* **About this task**
Restate every line of the data word for word, except for the images.

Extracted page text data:
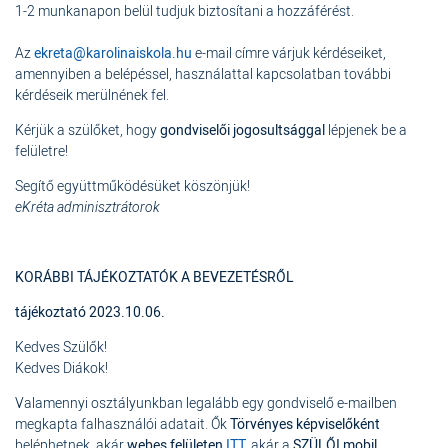
1-2 munkanapon belül tudjuk biztosítani a hozzáférést.
Az
ekreta@karolinaiskola.hu
e-mail címre várjuk kérdéseiket,
amennyiben a belépéssel, használattal kapcsolatban további
kérdéseik merülnének fel.
Kérjük a szülőket, hogy
gondviselői jogosultsággal
lépjenek be a
felületre!
Segítő együttműködésüket köszönjük!
eKréta adminisztrátorok
KORÁBBI TÁJÉKOZTATÓK A BEVEZETÉSRŐL
tájékoztató 2023.10.06.
Kedves Szülők!
Kedves Diákok!
Valamennyi osztályunkban legalább egy gondviselő e-mailben
megkapta falhasználói adatait. Ők
Törvényes képviselőként
beléphetnek, akár
webes felületen
ITT
,
akár a
SZÜLŐI mobil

* **Task solution**
1-2 munkanapon belül tudjuk biztosítani a hozzáférést.
Az
ekreta@karolinaiskola.hu
e-mail címre várjuk kérdéseiket,
amennyiben a belépéssel, használattal kapcsolatban további
kérdéseik merülnének fel.
Kérjük a szülőket, hogy
gondviselői jogosultsággal
lépjenek be a
felületre!
Segítő együttműködésüket köszönjük!
eKréta adminisztrátorok
KORÁBBI TÁJÉKOZTATÓK A BEVEZETÉSRŐL
tájékoztató 2023.10.06.
Kedves Szülők!
Kedves Diákok!
Valamennyi osztályunkban legalább egy gondviselő e-mailben
megkapta falhasználói adatait. Ők
Törvényes képviselőként
beléphetnek, akár
webes felületen
ITT
,
akár a
SZÜLŐI mobil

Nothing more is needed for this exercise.